BEGIN Supplied records
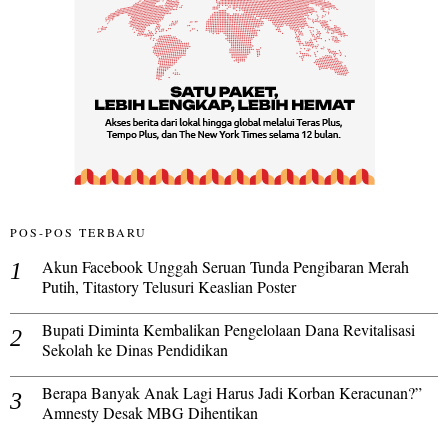
POS-POS TERBARU
Akun Facebook Unggah Seruan Tunda Pengibaran Merah
Putih, Titastory Telusuri Keaslian Poster
Bupati Diminta Kembalikan Pengelolaan Dana Revitalisasi
Sekolah ke Dinas Pendidikan
Berapa Banyak Anak Lagi Harus Jadi Korban Keracunan?”
Amnesty Desak MBG Dihentikan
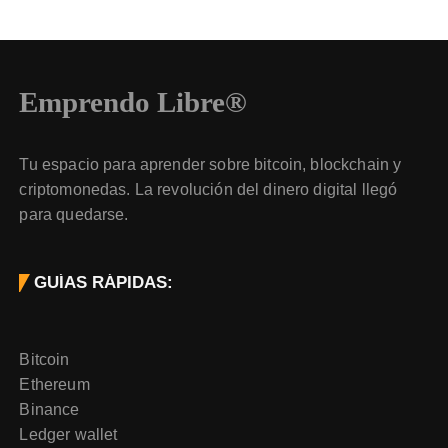
Emprendo Libre®
Tu espacio para aprender sobre bitcoin, blockchain y
criptomonedas. La revolución del dinero digital llegó
para quedarse.
GUÍAS RÁPIDAS:
Bitcoin
Ethereum
Binance
Ledger wallet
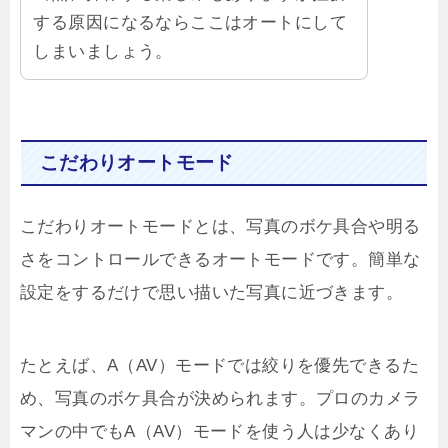
する原因になるならここはオートにして
しまいましょう。
こだわりオートモード
こだわりオートモードとは、写真のボケ具合や明る
さをコントロールできるオートモードです。簡単な
設定をするだけで思い描いた写真に近づきます。
たとえば、A（AV）モードでは絞りを優先できるた
め、写真のボケ具合が決められます。プロのカメラ
マンの中でもA（AV）モードを使う人は少なくあり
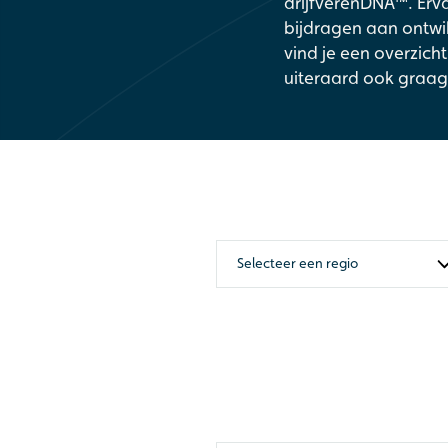
drijfverenDNA™. Erva
bijdragen aan ontwik
vind je een overzic
uiteraard ook graag 
Selecteer een regio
END Supplied records
**Assignment**
Beginning with the line that holds "Emprendo Libre®" and continuing to the end of the entries above, set down each line exactly, both ends included; include no pictures.

**Response area**
Emprendo Libre®
Tu espacio para aprender sobre bitcoin, blockchain y
criptomonedas. La revolución del dinero digital llegó
para quedarse.
GUÍAS RÁPIDAS:
Bitcoin
Ethereum
Binance
Ledger wallet
する原因になるならここはオートにして
しまいましょう。
こだわりオートモード
こだわりオートモードとは、写真のボケ具合や明る
さをコントロールできるオートモードです。簡単な
設定をするだけで思い描いた写真に近づきます。
たとえば、A（AV）モードでは絞りを優先できるた
め、写真のボケ具合が決められます。プロのカメラ
マンの中でもA（AV）モードを使う人は少なくあり
drijfverenDNA™. Erva
bijdragen aan ontwik
vind je een overzic
uiteraard ook graag 
Selecteer een regio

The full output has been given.